As Tes went to press, the government was under mounting pressure to change tack. Cabinet ministers, including environment secretary Michael Gove, have made sympathetic noises about lifting the public sector pay cap.

However, Gove was accused of being “disingenuous” by the NASUWT union when he said the government would wait to listen to the advice of its pay review bodies.

As the union points out, education secretary Justine Greening instructed the School Teachers’ Review Body in December that it needed to make its pay recommendation within the context of the 1 per cent cap. And the DfE has had the STRB’s resulting report since the spring. Lifting the cap is one thing. But an actual teachers’ pay rise above 1 per cent might also require Greening to ask the STRB for a second set of recommendations, or potentially disregard a first set and order a higher teachers’ pay rise.

A sting in the tail?

And if those obstacles were overcome, where would that leave funding for schools? In its December submission to the STRB, the DfE said schools would have to find any teacher pay increase out of their own pockets. Russell Hobby, general secretary of the NAHT heads’ union, says the government could “walk out tomorrow and promise a 10 per cent rise for every teacher in the country”. But it would be “making promises with other people’s money” unless additional funding is provided to cover it.
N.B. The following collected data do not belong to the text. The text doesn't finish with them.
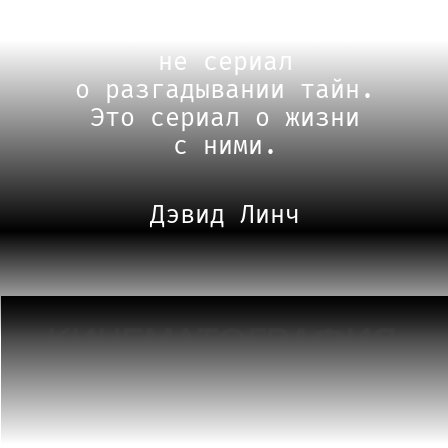
«Твин Пикс» — это
не сериал
о разгадывании тайн.
Это сериал о жизни
с ними.
Дэвид Линч
КИНЕМАТОГРАФИЯ
НА ТЕЛЕВИДЕНИИ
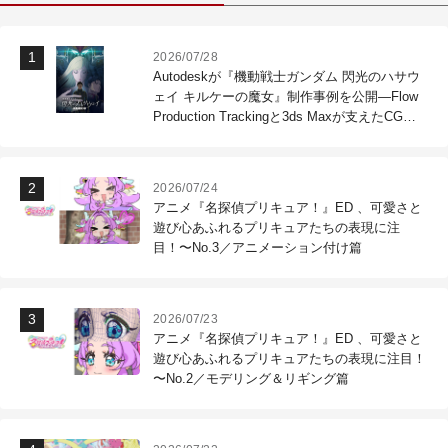
2026/07/28
Autodeskが『機動戦士ガンダム 閃光のハサウ
ェイ キルケーの魔女』制作事例を公開―Flow
Production Trackingと3ds Maxが支えたCG制
作現場
2026/07/24
アニメ『名探偵プリキュア！』ED 、可愛さと
遊び心あふれるプリキュアたちの表現に注
目！〜No.3／アニメーション付け篇
2026/07/23
アニメ『名探偵プリキュア！』ED 、可愛さと
遊び心あふれるプリキュアたちの表現に注目！
〜No.2／モデリング＆リギング篇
Hobby says the government needs to “line up” its funding and pay strategies. “I can’t think of many things better for a school to spend its money on than teachers,” he says.

But public sector pay could deliver one final sting in the tail. The Institute for Fiscal Studies estimates that it could cost £4.1 billion per year in 2019-20 to increase pay across the public sector in line with inflation.

Coincidentally, the Tories promised during the election to increase the overall schools budget by £4 billion by 2022. Teachers may have to face the hard truth that the more money allocated to increase wages in public services, the less is available for schools.